Now that DATI is on campus, she said, it will be easier for its staff to teach graduate and undergraduate courses, such as those dealing with the use of technology and assistive technology in early childhood; provide guest lectures in courses across campus; support students interested in working with individuals with disabilities by offering experiential learning, including extended internships; and provide access to assistive technology equipment for projects, class demonstrations and personal use.

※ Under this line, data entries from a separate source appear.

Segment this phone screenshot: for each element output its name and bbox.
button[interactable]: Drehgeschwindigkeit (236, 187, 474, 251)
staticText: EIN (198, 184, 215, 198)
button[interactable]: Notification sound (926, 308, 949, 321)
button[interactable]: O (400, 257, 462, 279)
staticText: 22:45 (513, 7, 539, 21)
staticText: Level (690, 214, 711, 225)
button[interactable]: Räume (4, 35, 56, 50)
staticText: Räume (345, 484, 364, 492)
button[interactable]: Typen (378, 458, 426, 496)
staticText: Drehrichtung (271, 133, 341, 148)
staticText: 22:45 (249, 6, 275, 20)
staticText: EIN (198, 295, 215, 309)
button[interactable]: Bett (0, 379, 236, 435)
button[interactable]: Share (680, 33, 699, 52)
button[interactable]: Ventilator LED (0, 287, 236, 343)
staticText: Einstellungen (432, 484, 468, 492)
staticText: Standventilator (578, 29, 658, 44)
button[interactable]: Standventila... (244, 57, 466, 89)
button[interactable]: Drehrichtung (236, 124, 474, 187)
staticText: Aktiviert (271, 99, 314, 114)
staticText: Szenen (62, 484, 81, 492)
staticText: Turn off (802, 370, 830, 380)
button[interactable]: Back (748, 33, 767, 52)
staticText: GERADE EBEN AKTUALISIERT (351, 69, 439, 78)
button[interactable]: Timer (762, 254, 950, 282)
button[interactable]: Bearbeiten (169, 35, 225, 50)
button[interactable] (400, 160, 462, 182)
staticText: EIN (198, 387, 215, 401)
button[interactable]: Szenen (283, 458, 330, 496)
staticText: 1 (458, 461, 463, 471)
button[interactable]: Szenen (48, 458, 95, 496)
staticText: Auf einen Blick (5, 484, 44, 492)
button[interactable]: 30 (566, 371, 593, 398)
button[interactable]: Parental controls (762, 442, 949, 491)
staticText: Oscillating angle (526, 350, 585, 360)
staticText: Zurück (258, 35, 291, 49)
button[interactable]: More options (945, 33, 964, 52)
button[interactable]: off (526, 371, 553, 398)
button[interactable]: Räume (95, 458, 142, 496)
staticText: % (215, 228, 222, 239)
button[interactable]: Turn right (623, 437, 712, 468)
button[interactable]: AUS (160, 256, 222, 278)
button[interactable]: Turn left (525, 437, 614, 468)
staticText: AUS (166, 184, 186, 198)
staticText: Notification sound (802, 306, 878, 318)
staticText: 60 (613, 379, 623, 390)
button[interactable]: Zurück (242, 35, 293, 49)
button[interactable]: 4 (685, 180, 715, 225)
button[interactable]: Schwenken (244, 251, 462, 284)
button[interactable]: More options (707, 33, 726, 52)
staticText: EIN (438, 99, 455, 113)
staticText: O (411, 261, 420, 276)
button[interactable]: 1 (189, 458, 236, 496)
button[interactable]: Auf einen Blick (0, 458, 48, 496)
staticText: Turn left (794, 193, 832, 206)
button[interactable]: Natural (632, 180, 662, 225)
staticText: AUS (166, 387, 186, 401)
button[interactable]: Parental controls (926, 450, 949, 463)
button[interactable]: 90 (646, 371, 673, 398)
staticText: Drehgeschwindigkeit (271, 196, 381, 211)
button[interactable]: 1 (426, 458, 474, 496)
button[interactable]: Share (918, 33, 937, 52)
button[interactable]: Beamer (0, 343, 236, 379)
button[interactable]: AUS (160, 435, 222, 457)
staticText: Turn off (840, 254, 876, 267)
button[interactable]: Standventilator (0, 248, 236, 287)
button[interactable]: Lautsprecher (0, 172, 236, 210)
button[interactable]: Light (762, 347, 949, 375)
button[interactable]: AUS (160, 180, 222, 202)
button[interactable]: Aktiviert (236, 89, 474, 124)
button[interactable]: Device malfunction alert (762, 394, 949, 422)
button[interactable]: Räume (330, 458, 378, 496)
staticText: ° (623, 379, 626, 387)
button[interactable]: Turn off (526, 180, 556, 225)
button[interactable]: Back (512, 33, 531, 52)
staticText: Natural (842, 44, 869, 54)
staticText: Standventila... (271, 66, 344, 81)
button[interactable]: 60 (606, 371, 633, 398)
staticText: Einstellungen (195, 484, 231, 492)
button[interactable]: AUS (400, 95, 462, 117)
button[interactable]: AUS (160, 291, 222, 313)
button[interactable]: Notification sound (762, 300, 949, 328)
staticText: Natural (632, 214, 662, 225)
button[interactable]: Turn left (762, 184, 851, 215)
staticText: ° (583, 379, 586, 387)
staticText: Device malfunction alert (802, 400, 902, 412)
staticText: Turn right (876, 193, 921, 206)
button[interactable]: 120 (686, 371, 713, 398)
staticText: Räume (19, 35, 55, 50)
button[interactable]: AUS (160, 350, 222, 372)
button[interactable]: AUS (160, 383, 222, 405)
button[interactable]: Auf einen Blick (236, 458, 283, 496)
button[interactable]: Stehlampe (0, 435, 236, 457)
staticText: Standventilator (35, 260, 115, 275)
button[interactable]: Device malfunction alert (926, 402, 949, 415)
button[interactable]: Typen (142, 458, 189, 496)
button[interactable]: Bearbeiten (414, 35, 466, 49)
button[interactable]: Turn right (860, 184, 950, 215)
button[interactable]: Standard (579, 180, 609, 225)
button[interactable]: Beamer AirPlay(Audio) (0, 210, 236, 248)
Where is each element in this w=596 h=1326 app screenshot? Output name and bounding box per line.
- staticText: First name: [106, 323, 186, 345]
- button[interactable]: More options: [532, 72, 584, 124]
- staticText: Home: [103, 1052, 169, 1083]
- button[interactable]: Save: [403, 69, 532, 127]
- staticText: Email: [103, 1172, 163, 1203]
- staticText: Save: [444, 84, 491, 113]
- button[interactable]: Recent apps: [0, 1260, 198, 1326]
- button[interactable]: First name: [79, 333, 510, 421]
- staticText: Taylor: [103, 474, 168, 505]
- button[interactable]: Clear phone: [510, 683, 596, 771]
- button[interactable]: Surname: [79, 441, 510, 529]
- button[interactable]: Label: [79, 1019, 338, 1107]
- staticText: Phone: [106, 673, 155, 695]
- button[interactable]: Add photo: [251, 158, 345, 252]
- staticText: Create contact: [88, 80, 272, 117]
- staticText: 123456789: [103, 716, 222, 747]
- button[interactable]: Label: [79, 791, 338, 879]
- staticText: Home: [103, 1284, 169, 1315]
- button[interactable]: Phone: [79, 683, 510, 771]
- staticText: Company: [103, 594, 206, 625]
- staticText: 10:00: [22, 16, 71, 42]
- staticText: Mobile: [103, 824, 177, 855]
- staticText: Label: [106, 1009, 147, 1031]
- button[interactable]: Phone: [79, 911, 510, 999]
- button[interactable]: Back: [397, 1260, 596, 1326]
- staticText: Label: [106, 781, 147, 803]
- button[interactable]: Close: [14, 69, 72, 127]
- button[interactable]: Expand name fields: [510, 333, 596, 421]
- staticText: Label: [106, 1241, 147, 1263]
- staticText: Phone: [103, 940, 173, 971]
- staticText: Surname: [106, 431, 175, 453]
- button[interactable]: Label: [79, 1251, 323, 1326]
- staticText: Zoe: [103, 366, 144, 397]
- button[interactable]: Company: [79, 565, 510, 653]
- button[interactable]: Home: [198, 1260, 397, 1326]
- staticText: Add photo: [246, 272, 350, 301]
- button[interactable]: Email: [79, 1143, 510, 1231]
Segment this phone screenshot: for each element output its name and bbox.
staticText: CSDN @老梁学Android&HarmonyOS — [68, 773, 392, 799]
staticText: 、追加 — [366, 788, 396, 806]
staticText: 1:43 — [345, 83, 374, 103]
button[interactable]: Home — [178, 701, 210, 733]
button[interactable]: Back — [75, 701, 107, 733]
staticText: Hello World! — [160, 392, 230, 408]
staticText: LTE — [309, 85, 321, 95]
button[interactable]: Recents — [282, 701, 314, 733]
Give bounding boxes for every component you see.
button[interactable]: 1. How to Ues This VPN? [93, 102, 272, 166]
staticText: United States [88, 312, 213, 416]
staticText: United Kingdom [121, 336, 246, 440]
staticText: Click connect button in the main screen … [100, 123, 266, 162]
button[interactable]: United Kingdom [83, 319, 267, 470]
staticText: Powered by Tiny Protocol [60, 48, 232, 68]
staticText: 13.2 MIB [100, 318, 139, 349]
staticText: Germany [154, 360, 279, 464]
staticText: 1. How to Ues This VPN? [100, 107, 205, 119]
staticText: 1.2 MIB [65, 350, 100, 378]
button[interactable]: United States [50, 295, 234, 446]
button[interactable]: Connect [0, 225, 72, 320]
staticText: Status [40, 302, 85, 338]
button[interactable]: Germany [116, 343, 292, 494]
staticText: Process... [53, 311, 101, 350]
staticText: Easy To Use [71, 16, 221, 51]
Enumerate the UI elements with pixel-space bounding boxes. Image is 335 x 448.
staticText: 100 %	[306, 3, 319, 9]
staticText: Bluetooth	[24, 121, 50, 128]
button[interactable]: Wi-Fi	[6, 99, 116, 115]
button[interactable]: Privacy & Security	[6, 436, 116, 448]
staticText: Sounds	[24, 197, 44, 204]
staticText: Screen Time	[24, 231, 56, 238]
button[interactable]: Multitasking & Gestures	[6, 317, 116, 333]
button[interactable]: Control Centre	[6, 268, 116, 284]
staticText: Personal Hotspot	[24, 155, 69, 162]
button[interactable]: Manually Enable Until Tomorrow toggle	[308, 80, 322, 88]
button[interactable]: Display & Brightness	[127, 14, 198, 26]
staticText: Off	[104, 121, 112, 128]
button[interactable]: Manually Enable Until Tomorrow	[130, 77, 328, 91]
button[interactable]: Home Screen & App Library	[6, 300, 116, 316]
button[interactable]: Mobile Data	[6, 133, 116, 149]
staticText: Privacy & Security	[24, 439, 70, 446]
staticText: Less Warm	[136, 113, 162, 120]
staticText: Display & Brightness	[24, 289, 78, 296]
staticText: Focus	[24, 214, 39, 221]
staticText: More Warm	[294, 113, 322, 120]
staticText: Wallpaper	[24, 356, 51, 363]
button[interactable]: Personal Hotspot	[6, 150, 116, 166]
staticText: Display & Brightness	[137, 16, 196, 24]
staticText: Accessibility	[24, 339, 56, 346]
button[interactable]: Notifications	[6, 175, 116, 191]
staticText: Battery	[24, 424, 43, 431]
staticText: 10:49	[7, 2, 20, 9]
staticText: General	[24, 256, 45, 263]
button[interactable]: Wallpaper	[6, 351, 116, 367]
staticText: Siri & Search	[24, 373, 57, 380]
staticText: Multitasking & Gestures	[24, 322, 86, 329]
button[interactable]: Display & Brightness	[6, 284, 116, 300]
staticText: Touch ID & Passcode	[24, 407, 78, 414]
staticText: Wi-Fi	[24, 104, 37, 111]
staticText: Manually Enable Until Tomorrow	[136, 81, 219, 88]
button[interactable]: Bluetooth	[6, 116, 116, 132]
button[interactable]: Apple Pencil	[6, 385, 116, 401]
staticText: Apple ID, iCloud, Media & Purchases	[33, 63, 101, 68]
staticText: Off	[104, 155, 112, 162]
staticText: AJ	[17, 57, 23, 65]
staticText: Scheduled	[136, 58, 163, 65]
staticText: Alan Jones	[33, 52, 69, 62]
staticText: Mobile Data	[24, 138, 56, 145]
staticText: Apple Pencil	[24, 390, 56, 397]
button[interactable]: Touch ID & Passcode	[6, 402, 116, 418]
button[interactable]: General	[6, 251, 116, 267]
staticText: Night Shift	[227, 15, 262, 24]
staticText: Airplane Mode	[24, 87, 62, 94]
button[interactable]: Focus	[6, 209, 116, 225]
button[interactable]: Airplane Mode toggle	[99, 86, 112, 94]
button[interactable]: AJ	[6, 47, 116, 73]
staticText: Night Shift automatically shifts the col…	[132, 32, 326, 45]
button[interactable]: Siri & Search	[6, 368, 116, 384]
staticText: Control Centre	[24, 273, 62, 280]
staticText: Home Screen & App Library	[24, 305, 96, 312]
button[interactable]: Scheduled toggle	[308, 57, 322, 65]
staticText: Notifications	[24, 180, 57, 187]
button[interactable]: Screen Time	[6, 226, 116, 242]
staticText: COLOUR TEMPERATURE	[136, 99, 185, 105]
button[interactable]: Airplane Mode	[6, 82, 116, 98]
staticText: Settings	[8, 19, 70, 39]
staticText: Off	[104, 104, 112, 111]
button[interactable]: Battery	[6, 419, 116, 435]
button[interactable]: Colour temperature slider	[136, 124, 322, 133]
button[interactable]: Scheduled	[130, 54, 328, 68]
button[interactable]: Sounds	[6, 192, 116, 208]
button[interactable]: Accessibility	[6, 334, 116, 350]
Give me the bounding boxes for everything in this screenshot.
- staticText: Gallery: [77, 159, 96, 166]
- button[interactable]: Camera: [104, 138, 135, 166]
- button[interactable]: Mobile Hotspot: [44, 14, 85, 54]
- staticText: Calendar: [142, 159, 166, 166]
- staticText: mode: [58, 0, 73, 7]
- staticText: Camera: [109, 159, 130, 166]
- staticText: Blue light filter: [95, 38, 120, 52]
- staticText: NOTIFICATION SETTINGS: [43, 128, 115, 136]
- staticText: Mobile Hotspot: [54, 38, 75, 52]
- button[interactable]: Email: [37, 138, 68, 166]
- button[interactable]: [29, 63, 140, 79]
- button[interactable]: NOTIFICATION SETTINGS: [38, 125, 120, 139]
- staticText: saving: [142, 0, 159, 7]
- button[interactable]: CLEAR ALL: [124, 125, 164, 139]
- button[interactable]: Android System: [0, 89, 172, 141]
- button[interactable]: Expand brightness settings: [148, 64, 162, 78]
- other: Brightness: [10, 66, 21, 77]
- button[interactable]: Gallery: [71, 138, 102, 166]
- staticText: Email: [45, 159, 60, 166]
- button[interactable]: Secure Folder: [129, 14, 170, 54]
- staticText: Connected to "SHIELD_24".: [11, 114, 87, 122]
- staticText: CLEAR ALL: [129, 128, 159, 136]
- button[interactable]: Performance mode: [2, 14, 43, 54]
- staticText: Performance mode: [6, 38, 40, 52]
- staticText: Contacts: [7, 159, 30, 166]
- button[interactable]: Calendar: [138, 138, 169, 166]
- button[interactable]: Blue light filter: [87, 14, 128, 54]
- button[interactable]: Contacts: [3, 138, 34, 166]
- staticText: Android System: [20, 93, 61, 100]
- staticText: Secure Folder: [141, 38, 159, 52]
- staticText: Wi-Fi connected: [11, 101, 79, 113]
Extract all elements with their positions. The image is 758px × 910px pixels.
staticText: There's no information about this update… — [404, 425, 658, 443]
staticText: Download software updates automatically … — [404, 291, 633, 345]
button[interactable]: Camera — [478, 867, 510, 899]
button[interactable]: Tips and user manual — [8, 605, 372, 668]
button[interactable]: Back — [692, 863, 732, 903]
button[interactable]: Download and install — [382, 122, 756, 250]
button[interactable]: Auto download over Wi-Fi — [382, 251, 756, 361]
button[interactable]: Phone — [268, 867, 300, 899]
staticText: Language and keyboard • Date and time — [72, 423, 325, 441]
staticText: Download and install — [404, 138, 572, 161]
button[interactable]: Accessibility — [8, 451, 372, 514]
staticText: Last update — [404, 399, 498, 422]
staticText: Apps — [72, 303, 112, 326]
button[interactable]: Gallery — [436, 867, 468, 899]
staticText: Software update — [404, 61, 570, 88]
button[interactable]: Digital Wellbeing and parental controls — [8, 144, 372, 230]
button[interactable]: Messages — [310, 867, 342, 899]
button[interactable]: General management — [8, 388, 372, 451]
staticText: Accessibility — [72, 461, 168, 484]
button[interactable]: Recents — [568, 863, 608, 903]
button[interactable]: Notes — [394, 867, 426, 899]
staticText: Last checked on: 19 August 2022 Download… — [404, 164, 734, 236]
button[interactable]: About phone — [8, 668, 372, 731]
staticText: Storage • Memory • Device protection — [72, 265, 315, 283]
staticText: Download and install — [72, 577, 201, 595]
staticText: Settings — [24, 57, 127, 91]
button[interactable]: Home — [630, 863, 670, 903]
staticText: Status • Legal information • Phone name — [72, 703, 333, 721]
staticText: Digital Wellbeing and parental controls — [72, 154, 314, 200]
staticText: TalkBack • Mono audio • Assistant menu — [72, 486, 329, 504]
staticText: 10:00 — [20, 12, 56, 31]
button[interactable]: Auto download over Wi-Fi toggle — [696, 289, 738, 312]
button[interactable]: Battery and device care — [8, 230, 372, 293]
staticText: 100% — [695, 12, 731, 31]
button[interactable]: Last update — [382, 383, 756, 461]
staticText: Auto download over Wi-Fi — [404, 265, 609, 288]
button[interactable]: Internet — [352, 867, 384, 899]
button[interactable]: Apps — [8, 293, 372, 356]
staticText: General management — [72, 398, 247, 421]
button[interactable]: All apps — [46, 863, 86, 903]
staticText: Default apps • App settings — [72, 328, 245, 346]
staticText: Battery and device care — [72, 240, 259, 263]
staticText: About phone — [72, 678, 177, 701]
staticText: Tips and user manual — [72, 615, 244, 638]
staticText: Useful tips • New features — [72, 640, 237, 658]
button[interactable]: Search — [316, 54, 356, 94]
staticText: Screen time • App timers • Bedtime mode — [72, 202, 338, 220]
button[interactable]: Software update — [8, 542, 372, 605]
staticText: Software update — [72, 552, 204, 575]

Devices available in the resource center include toys that play music or light up to provide sensory stimulation for young children, telephones with special displays or amplifiers for users who have difficulty hearing, computers with extra-large and colorful keys for people who are visually impaired and communication devices that “speak” when the user pushes a button to convey a particular message.

Marvin Williams, assistive technology specialist in the center, notes that people often consider a device to be assistive technology only when it is expensive. But he says he finds it challenging and fun to find a solution for somebody’s needs by using “something that’s already out there,” including mobile devices used by the general population and toys once considered high-tech that are now readily available on discount store shelves.

Among members of the UD community who plan to make use of the resource center is Cole Galloway, associate professor of physical therapy. He says physical therapists view their work as a way to empower people to increase their functionality, but they don’t often think of assistive technology in this way. The new center on campus will change that view, he predicts.

Galloway describes assistive technology as a “power chassis” that fits in with the daily functioning of all individuals as well as the academic mission of the University.

Kevin Chang, a student who is president of UD’s Biomedical Engineering Interest Group, attended the center’s open house with plans to work with the staff to develop a hands-on project “to see the effects of what we do” in biomedical engineering.